EXERCISE AIM:
From the entries below, reproduce exactly the line containing "einer verbesserten Mobilität und", the line containing "Lebensqualität. Erfahren Sie, wie", and every line in between, with nothing added.

GIVEN RECORDS:
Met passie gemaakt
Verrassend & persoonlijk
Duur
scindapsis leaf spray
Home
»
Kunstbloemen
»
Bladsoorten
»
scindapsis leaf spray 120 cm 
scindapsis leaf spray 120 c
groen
...
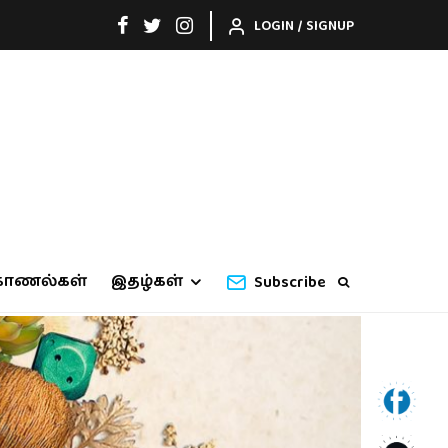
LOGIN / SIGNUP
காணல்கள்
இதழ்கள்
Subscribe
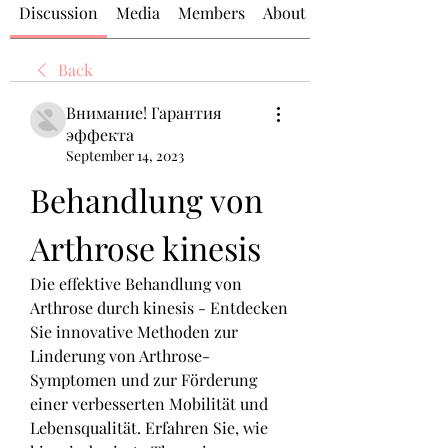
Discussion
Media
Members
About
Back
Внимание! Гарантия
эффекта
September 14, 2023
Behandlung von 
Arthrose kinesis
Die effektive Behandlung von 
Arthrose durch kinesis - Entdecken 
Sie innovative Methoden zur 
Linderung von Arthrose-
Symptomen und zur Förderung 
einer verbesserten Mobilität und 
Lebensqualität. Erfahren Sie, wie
==
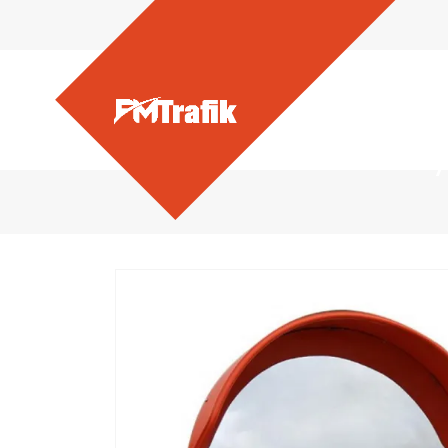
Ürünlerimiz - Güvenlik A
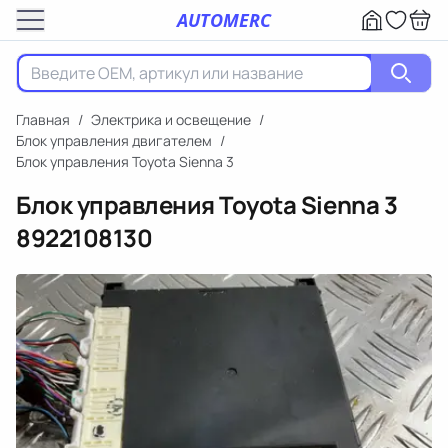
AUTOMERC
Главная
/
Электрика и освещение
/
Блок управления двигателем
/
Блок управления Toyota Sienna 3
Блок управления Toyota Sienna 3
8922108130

SOLUTION TO THIS EXERCISE:
einer verbesserten Mobilität und 
Lebensqualität. Erfahren Sie, wie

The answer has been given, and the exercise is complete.